Светлые волосы. Усы. Почти неприметная внешность, у них всегда такая.
– Значит, еще одна связь с «Братьями Львиное Сердце»? – включился второй следователь из Крипоса.
Темные волосы. Борода. И, опять же, он мог быть кем угодно. Наверное, так они и получали эту работу – за способность слиться с толпой.
– Да, – кивнула Миа. – Юнатан и Карл Лейон. Поначалу мы были не совсем уверены, но теперь сомнений нет. Он осознанно использует это, напрямую играет с нами.
– Еще раз, кем был этот Карл? – спросила женщина.
– Младший брат, который выжил. Юнатан его спас, но сам погиб. С малых лет Карл живет с мыслью о том, что все вокруг желают ему смерти вместо брата.
– Значит, никакого Карла Эйона не существует? – сказал светловолосый, на этот раз обращаясь к Мунку.
– В Осло – нет, – вставил Людвиг Гренли, бросив взгляд на свои записи. – Есть один в Ставангере, но, насколько я вижу, здесь, в городе, – ни одного.
– Что насчет Реймонда Грегера? – спросила женщина у Мунка.
– Мы еще ищем, – вздохнул тот. – Конечно, очень некстати, что какой-то идиот в Ларвике дал прессе его имя, но ладно. Может быть, это еще и облегчит нам работу. Чем больше людей знают, тем больше глаз ищут, будем смотреть на это так.
– Но основная версия в том, что преступление как-то связано с Клаусом Хемингом? На этот раз темноволосый.

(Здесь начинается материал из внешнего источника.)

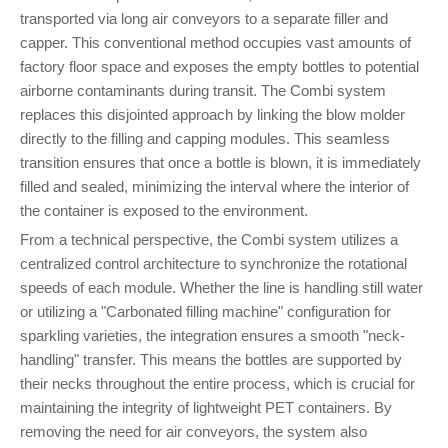
transported via long air conveyors to a separate filler and
capper. This conventional method occupies vast amounts of
factory floor space and exposes the empty bottles to potential
airborne contaminants during transit. The Combi system
replaces this disjointed approach by linking the blow molder
directly to the filling and capping modules. This seamless
transition ensures that once a bottle is blown, it is immediately
filled and sealed, minimizing the interval where the interior of
the container is exposed to the environment.
From a technical perspective, the Combi system utilizes a
centralized control architecture to synchronize the rotational
speeds of each module. Whether the line is handling still water
or utilizing a "Carbonated filling machine" configuration for
sparkling varieties, the integration ensures a smooth "neck-
handling" transfer. This means the bottles are supported by
their necks throughout the entire process, which is crucial for
maintaining the integrity of lightweight PET containers. By
removing the need for air conveyors, the system also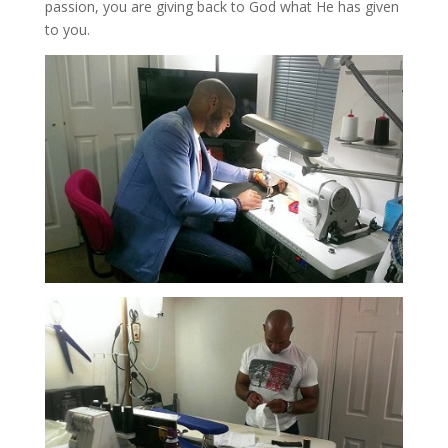
passion, you are giving back to God what He has given
to you.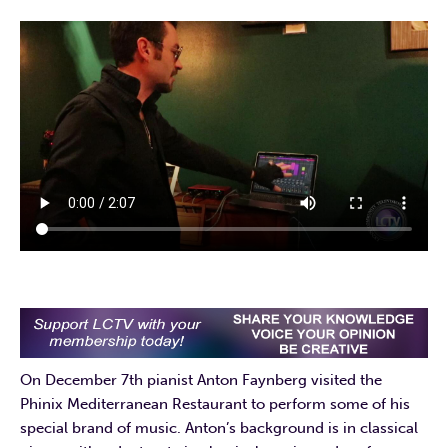
On December 7th pianist Anton Faynberg visited the
Phinix Mediterranean Restaurant to perform some of his
special brand of music. Anton’s background is in classical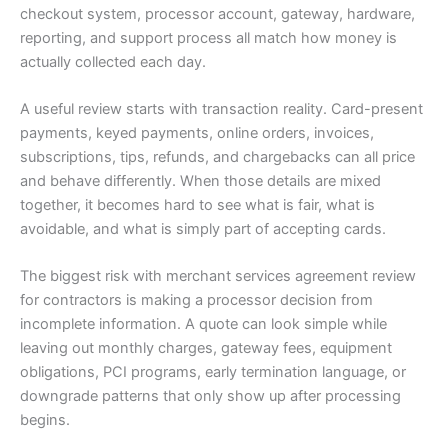
checkout system, processor account, gateway, hardware,
reporting, and support process all match how money is
actually collected each day.
A useful review starts with transaction reality. Card-present
payments, keyed payments, online orders, invoices,
subscriptions, tips, refunds, and chargebacks can all price
and behave differently. When those details are mixed
together, it becomes hard to see what is fair, what is
avoidable, and what is simply part of accepting cards.
The biggest risk with merchant services agreement review
for contractors is making a processor decision from
incomplete information. A quote can look simple while
leaving out monthly charges, gateway fees, equipment
obligations, PCI programs, early termination language, or
downgrade patterns that only show up after processing
begins.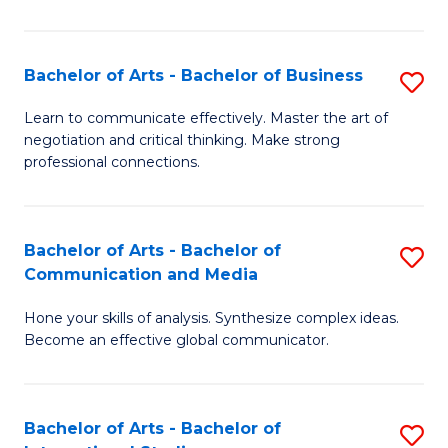
Ar
to
Bachelor of Arts - Bachelor of Business
S
C
B
Learn to communicate effectively. Master the art of
Fa
negotiation and critical thinking. Make strong
of
professional connections.
Ar
-
Bachelor of Arts - Bachelor of
S
B
Communication and Media
B
of
Hone your skills of analysis. Synthesize complex ideas.
of
B
Become an effective global communicator.
Ar
to
-
C
Bachelor of Arts - Bachelor of
S
B
Fa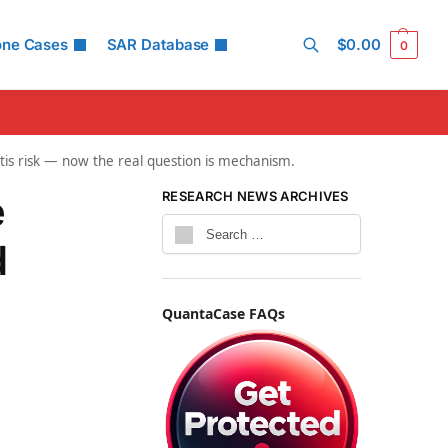
one Cases
SAR Database
$
0.00
0
Search
is risk — now the real question is mechanism.
e
RESEARCH NEWS ARCHIVES
d
QuantaCase FAQs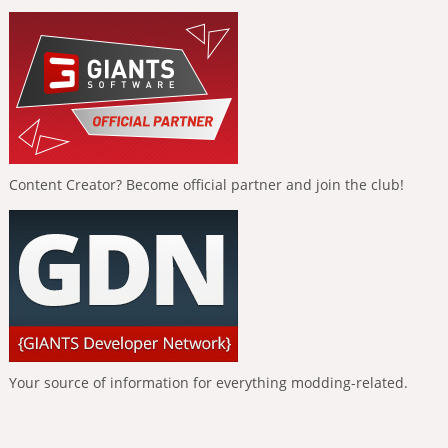
Content Creator? Become official partner and join the club!
Your source of information for everything modding-related.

– Непонятно, – сказал Мунк, проведя рукой по бороде.
Его глаза снова обратились к Мии.
– Фотоаппарат, направленный на трупы, – сказала она. – Адрес на Бергенсгата, который он оставил. Я думала об этом, и, мне кажется, мы можем рассматривать это с двух точек зрения.
В комнате воцарилась тишина, все ждали, что она скажет.
– Либо Клаус Хеминг все еще жив…
– Это невозможно, – тут же возразил Мунк. – Я сам видел отчет.
– Либо убийца хочет рассказать нам, что он подражатель.
– Подражатель? – переспросил следователь со светлыми усами.
– Что он отождествляет себя с Хемингом. «Воспринимайте меня всерьез», понимаете?